El colectivero increpó a la rebelde Rosa y llamó a la policía. Ya había caído la fría noche sobre Montgomery cuando Parks fue encarcelada, acusada de haber perturbado el orden. La noticia del arresto de la mujer, que se había unido en 1950 a la Asociación Nacional para el Progreso de las Personas de Color (conocida por sus siglas en inglés Naacp, National Association for the Advancement of Colored People), se propagó como reguero de pólvora e indignó a la comunidad afroamericana. Parks no era una desconocida para la colectividad afroamericana de Montgomery. Además de pertenecer a la Naacp, Rosa se había formado sobre los derechos civiles y había colaborado para impulsar que los ciudadanos y ciudadanas negros se inscribieran en el censo electoral para poder votar en Montgomery.

Edgar Daniel Nixon, un líder de los derechos civiles de los afroestadounidenses y sindicalista de Montgomery, conocía el activismo de Rosa y fue el primero en reaccionar ante el arresto. Y jugó un papel clave en esta historia, ya que logró convencer para que se sumara a la cruzada a un joven negro de 26 años que recientemente había sido designado pastor de la iglesia bautista de la avenida Dexter de Montgomery. Su nombre era Martin Luther King Jr. y aunque al principio se mostró reacio, finalmente se sumó a la organización de un boicot contra el servicio de transporte público de colectivos de la ciudad.

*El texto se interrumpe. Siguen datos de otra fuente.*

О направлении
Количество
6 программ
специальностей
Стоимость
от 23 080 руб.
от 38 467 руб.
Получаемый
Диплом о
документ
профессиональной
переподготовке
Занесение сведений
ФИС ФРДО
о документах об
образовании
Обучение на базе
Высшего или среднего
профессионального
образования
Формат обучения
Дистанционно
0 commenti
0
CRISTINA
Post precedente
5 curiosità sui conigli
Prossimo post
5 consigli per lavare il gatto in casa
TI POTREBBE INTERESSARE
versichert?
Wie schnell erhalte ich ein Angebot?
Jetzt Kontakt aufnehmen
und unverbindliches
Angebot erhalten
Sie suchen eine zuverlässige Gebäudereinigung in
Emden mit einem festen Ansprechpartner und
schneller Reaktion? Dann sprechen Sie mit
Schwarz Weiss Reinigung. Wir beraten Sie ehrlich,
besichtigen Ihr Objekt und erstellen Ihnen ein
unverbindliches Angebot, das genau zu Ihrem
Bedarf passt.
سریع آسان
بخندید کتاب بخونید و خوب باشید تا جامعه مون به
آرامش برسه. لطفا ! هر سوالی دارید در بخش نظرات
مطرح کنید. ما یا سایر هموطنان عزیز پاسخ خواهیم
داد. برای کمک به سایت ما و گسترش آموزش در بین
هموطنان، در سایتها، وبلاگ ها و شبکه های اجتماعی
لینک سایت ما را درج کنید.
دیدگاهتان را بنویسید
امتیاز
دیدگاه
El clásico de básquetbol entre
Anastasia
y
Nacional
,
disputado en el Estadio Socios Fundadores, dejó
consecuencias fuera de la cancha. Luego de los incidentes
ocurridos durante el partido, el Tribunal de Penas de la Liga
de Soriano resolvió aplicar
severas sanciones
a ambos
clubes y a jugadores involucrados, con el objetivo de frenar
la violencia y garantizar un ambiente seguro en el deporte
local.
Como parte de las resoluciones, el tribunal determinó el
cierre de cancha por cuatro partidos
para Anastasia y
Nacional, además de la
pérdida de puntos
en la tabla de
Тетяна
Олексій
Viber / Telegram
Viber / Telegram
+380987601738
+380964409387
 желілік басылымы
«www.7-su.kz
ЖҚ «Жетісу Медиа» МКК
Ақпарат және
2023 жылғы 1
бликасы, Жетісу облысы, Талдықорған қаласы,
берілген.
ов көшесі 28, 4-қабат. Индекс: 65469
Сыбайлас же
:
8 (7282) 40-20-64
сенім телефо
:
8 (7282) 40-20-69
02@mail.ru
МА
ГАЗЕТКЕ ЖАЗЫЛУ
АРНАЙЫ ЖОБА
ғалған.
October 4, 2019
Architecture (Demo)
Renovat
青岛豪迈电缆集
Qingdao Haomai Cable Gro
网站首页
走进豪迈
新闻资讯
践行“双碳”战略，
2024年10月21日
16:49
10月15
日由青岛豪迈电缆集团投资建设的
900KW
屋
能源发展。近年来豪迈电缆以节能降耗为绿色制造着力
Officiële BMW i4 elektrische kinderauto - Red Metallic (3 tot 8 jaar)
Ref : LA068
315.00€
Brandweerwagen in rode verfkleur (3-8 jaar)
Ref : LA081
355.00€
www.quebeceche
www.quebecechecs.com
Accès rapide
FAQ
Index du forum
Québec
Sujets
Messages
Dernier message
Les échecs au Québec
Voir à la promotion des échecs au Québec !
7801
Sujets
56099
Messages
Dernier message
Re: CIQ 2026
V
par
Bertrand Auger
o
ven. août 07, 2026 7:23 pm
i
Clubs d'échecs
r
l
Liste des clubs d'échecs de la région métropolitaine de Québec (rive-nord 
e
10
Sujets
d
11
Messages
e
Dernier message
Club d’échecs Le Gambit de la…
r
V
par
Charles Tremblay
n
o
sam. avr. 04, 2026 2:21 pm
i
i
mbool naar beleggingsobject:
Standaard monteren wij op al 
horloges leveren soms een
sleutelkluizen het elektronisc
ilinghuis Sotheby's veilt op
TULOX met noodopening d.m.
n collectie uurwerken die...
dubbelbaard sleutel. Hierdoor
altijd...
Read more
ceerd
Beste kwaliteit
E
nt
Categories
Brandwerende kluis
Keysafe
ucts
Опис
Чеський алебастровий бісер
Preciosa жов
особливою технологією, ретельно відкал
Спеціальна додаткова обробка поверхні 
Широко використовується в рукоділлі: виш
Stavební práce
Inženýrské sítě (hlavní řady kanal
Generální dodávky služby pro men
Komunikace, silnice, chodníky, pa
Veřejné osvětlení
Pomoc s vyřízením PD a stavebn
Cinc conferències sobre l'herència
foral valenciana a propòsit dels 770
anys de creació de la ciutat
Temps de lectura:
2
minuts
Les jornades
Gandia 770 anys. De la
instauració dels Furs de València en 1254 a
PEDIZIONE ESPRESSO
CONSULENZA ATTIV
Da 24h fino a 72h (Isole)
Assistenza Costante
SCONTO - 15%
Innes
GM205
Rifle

Luther King, junto a Nixon y a la activista Johnnie Carr –quien era amiga de la infancia de Rosa Parks–, convocaron a la población afroamericana a no tomar más ómnibus mientras se mantuvieran las ordenanzas segregacionistas. Repartieron folletos en los barrios de población negra, concientizaron a la gente y la ayudaron a organizarse para transportarse por otros medios. Mientras tanto, Luther King lideraba también una batalla judicial contra las leyes segregacionistas en Alabama.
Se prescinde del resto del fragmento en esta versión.